Pongo pie en tierra; estoy solo y, mucho ojo, puedo estar pisando un tesoro incalculable. Resulta emocionante. Durante casi una hora paseo con dificultad por un terreno agreste, húmedo, sobre una mullida y resbaladiza alfombra de hojas salpicada con raíces enormes. Tic tac, el tiempo juega en contra y no doy con nada que parezca un cofre, una enorme equis, algún tipo de señal. Pienso dónde habría enterrado yo el dichoso tesoro si luciera una pata de palo y un parche en el ojo. Nada, no hay manera. En fin, Drake, tú ganas. Regreso a la lancha no sin antes inmortalizar este instante tan aventurero y voy como una flecha a ver si localizo al tal Arnulfo. No todos los días conoce uno a un señor al que casi entregan al diablo para sellar un pacto. No tardo mucho en dar con mi objetivo. No es que yo sea un hacha, es que Meanguera del Golfo son cuatro calles.

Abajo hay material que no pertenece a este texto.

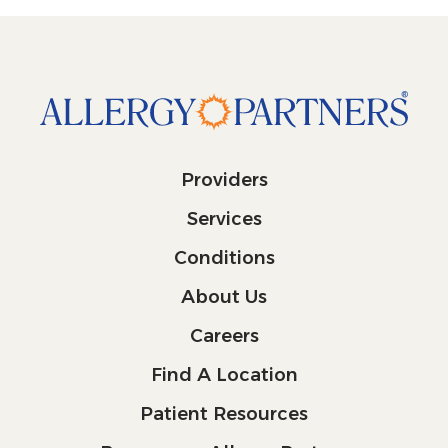
Providers
Services
Conditions
About Us
Careers
Find A Location
Patient Resources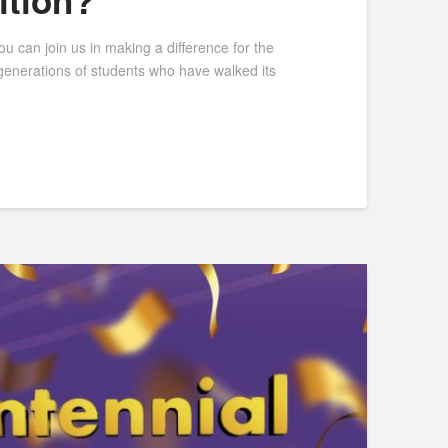
ition?
can join us in making a difference for the
 generations of students who have walked its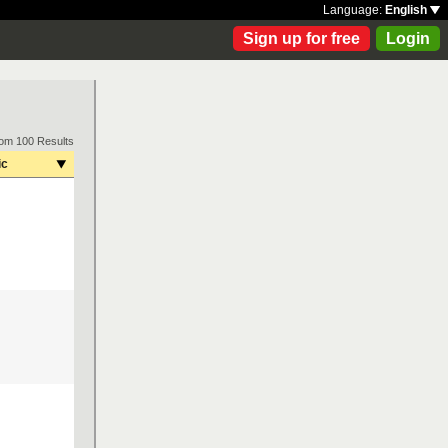
Language:
English
Sign up for free
Login
rom 100 Results
ic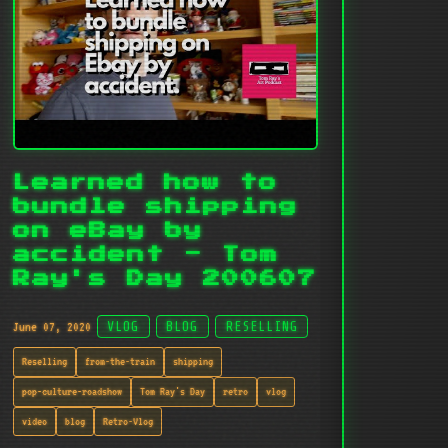
Learned how to
bundle shipping
on eBay by
accident - Tom
Ray's Day 200607
June 07, 2020
VLOG
BLOG
RESELLING
Reselling
from-the-train
shipping
pop-culture-roadshow
Tom Ray's Day
retro
vlog
video
blog
Retro-Vlog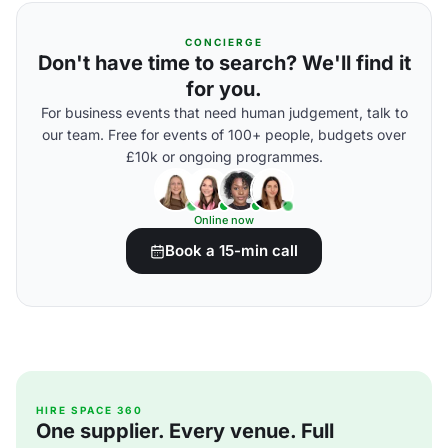
CONCIERGE
Don't have time to search? We'll find it
for you.
For business events that need human judgement, talk to
our team. Free for events of 100+ people, budgets over
£10k or ongoing programmes.
Online now
Book a 15-min call
HIRE SPACE 360
One supplier. Every venue. Full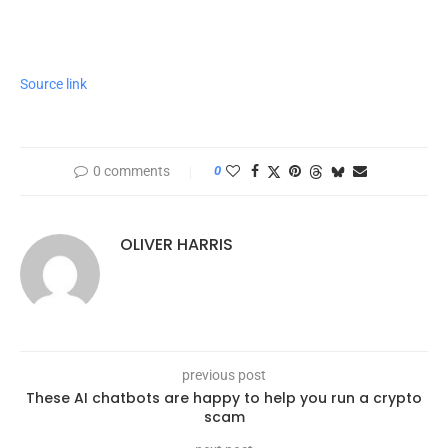
Source link
0 comments
0
OLIVER HARRIS
previous post
These AI chatbots are happy to help you run a crypto
scam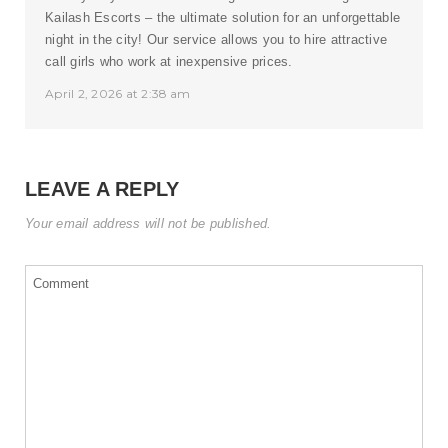
Kailash Escorts – the ultimate solution for an unforgettable
night in the city! Our service allows you to hire attractive
call girls who work at inexpensive prices.
April 2, 2026 at 2:38 am
LEAVE A REPLY
Your email address will not be published.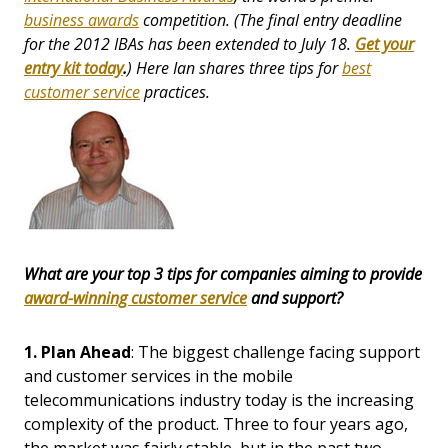
business awards
competition. (The final entry deadline
for the 2012 IBAs has been extended to July 18.
Get your
entry kit today
.
) Here Ian shares three tips for
best
customer service
practices.
What are your top 3 tips for companies aiming to provide
award-winning customer service
and support?
1.
Plan Ahead
: The biggest challenge facing support
and customer services in the mobile
telecommunications industry today is the increasing
complexity of the product. Three to four years ago,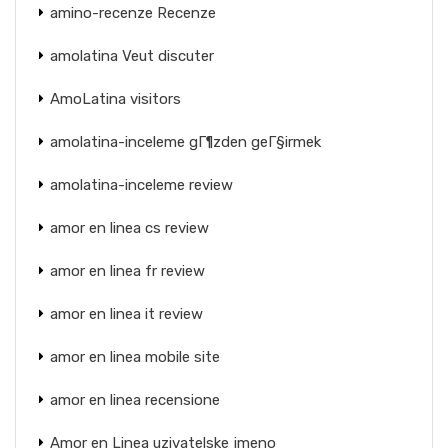
amino-recenze Recenze
amolatina Veut discuter
AmoLatina visitors
amolatina-inceleme gГ¶zden geГ§irmek
amolatina-inceleme review
amor en linea cs review
amor en linea fr review
amor en linea it review
amor en linea mobile site
amor en linea recensione
Amor en Linea uzivatelske jmeno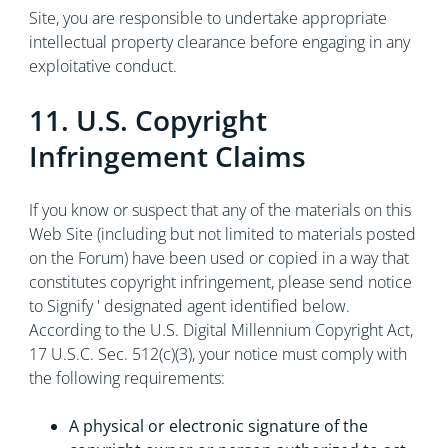
Site, you are responsible to undertake appropriate
intellectual property clearance before engaging in any
exploitative conduct.
11. U.S. Copyright
Infringement Claims
If you know or suspect that any of the materials on this
Web Site (including but not limited to materials posted
on the Forum) have been used or copied in a way that
constitutes copyright infringement, please send notice
to Signify ' designated agent identified below.
According to the U.S. Digital Millennium Copyright Act,
17 U.S.C. Sec. 512(c)(3), your notice must comply with
the following requirements:
A physical or electronic signature of the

Arnulfo es un tipo color cobre, bigotudo, con los ojos enrojecidos, enjuto. Accede a hablar conmigo: “Yo era un niño gordito cuando tenía un mes y los gringos querían un bebé no bautizado para hacer el pacto con el demonio y encontrar el tesoro. Pero mi papá me defendió, me anduvo cuidando en un cayuquito y me protegió arriba de la lancha para que no me pudieran atrapar. Mi papá luchó. Ellos andaban con un señor que se llamaba Agustín Reyes, me quería robar y ponerme en manos de los gringos. Ellos le preguntaron a mis abuelos si estaban de acuerdo con venderme, pero mi abuelo respondió que yo no era un animal para vender…”. Aparece un espontáneo de forma grosera: “¿Por qué andas contando tu historia? Mejor te callas”. Quizás tenga razón. Desde luego no es un episodio para presumir, puesto que sus padres pudieron llegar a negociar aunque al final se arrepintieron. Y cuando el asunto se convirtió en algo de dominio público decidieron relatarle a su propio hijo una versión edulcorada. Solicito tomarle una foto a mi protagonista, y éste consiente. Y yo que se lo agradezco.

Paso el resto de la tarde jugando al fútbol en una pequeña explanada junto al muelle. Cada cinco minutos la pelota va al agua y uno de los participantes debe marcarse un picado para ir a recogerla si con la red y una caña no se alcanza. Jamás había disputado una pachanga en un país con vistas a otros dos. Mi equipo pierde seis a dos pero anoto un golazo aplaudido por todos. Pírrico consuelo. Me marcho agotado y derrotado, pero complacido con mi actuación (siete balones al agua, un gol; no está mal) y me entrego a los licuados de fresa. Me zampo dos consecutivos y me bastan tres minutos para que mi vientre se resienta. Buf, descomposición en el peor escenario posible. Descubro ahora que el retrete, por no tener, tampoco tiene luz. La vieja Roben, encima, me fustiga: “Normal, tanto correr. Luego no es bueno tomar licuados”. Supongo que se trata de la venganza de Drake por haber querido dar con sus riquezas escondidas. Me refugio en mi hamaca y salgo un par de veces a la calle hasta donde se divisa Meanguerita para ver si distingo las famosas luces nocturnas. No tengo suerte.

Únicamente veo borrachos dando la nota. Y yo tan sólo con la compañía de un agujero en el suelo en este deprimente cuarto de baño. Se me olvidaba, también hay más mosquitos de la cuenta.